On Apr 18, 2013, at 11:01 PM, Oleg Krupnov <oleg.krup...@gmail.com> wrote:
> I recently encountered an alarming problem that I have never been
> aware of, and I'd like to ask about the best practice to handle it.
> 
> Is it true that any object (let's call it Controller) that owns an
> NSTimer, scheduled to fire a method (let's call it -timerDidFire) of
> the same Controller, creates a circular reference and causes the
> Controller to never be released and the timer never stop triggering?
> 
> It looks like scheduling the timer causes the run loop to retain a
> reference to the object that implements -timerDidFire, in this case
> it's the Controller. Is this true? Then this is a circular reference,
> right?
> 
> In this case, if [_timer invalidate]; is called only in Controller's
> dealloc, then the timer never stops firing?
> 
> Which is the best way to prevent this problem? Currently I'm thinking
> about some kind of -[controller disconnect]; method that I need to
> call before [controller release]; in controller's parent object, but
> that seems a bit unwieldy solution.
> 
> Any other ideas/considerations? Thanks!
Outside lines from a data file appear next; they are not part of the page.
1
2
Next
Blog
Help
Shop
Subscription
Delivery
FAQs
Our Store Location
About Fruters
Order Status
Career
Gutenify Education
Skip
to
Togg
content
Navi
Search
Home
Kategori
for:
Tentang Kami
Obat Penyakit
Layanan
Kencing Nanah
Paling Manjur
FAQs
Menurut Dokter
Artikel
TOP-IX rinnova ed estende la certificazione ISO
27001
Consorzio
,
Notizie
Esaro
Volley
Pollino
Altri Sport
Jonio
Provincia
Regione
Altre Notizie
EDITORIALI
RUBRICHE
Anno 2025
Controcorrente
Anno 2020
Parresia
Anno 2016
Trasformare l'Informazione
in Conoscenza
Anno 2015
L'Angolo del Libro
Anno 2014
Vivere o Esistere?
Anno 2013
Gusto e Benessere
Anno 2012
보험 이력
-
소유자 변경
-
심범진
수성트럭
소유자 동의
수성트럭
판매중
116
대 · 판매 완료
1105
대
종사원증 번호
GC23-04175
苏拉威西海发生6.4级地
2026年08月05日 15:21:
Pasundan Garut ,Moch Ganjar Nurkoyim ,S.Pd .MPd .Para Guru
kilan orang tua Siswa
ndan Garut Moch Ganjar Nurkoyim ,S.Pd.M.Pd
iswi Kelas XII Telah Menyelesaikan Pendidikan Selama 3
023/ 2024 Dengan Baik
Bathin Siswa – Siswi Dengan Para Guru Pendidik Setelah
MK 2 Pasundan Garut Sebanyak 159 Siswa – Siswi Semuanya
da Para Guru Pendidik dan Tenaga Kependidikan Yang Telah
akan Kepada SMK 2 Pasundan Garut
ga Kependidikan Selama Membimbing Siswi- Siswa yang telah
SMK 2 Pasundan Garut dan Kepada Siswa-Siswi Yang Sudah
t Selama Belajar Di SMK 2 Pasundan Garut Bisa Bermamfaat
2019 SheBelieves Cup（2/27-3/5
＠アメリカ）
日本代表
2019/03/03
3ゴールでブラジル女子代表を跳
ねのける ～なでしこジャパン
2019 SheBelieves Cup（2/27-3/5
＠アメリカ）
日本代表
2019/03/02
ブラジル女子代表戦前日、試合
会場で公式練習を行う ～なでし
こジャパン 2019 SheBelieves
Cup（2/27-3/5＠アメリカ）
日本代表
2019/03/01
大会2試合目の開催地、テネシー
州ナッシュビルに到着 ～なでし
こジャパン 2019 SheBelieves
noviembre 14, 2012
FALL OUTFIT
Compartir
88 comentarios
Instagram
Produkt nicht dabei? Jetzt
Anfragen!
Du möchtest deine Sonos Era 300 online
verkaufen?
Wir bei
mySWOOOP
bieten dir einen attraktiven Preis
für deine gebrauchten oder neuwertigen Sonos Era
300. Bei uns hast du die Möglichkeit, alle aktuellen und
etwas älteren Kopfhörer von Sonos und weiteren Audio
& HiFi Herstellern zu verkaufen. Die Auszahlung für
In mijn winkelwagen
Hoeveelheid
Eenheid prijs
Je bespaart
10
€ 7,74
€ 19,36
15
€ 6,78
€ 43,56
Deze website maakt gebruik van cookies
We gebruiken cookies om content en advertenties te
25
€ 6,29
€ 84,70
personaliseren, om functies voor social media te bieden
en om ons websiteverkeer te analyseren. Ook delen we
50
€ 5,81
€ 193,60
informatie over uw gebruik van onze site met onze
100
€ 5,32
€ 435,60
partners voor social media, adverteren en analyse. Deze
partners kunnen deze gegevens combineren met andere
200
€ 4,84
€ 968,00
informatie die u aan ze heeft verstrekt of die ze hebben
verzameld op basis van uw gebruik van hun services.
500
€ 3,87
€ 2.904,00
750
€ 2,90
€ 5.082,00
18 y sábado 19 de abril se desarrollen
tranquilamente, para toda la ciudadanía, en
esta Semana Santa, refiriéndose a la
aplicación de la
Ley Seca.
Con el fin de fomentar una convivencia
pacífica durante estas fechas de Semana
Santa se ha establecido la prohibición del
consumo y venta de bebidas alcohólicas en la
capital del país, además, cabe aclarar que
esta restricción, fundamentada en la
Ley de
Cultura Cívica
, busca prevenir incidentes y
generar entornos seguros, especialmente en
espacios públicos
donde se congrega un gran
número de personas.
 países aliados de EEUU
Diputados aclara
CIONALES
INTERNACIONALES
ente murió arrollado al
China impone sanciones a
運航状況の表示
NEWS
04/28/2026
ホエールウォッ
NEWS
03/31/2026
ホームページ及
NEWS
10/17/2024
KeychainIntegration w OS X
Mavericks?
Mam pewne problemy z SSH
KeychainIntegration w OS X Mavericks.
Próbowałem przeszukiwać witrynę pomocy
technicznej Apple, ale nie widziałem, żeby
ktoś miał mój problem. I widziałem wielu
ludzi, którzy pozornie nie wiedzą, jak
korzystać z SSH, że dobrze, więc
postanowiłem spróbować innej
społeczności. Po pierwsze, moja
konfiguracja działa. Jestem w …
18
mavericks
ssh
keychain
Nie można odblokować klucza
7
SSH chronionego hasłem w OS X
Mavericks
Yes, NSTimer retains its target. If the timer is a repeating one, then 
something other than the timer target's -dealloc method needs to invalidate the 
timer.

A -disconnect or -invalidate or responsible parent controller is one solution.

Another solution is to introduce a weak reference between the timer and your 
controller. Create a helper class that holds a weak reference to your 
Controller object. The helper object implements nothing except to respond to 
the timer method by calling the controller's method. Schedule the timer 
targeting the helper object. 

Now the timer no longer retains the controller, so -[Controller dealloc] will 
run and it can invalidate the timer. When the timer is invalidated it will in 
turn release the helper object, which then ought to become deallocated because 
there's no need to retain it anywhere else.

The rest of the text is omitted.